## Recorded information
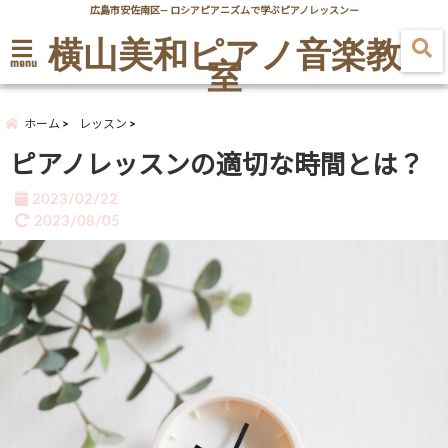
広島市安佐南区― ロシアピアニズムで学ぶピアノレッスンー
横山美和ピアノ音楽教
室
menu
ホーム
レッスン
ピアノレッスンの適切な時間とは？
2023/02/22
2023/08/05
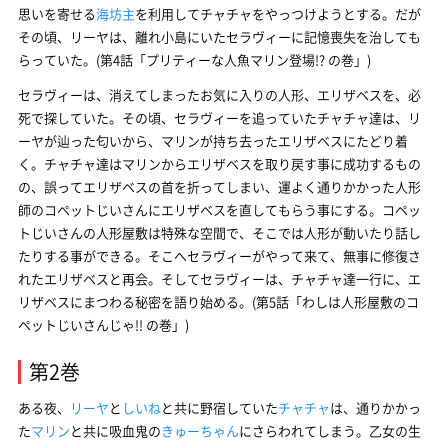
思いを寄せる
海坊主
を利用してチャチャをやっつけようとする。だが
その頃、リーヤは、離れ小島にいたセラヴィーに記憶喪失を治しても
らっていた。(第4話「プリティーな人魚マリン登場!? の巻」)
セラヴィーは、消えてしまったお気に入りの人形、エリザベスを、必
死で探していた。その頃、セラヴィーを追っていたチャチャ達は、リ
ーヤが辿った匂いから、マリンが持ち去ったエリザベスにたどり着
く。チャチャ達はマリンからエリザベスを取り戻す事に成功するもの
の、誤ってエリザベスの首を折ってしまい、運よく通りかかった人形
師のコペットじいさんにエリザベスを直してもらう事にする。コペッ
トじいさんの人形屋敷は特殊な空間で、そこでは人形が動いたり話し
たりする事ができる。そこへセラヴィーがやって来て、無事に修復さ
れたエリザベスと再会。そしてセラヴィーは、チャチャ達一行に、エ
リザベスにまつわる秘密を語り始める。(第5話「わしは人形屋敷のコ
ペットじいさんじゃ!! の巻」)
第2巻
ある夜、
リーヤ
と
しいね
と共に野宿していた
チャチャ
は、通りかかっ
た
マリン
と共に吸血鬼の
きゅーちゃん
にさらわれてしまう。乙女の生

---

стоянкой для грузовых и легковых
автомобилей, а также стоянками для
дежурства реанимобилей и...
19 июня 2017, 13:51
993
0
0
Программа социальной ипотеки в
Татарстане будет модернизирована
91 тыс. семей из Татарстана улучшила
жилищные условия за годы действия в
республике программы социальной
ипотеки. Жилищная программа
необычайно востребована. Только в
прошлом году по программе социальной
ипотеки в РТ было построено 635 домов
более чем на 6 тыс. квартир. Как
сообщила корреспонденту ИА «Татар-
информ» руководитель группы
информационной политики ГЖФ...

## Instructions for the task
The job is to copy each line from the material above that holds the word "социальной".

## Answer to this task
Программа социальной ипотеки в
республике программы социальной
прошлом году по программе социальной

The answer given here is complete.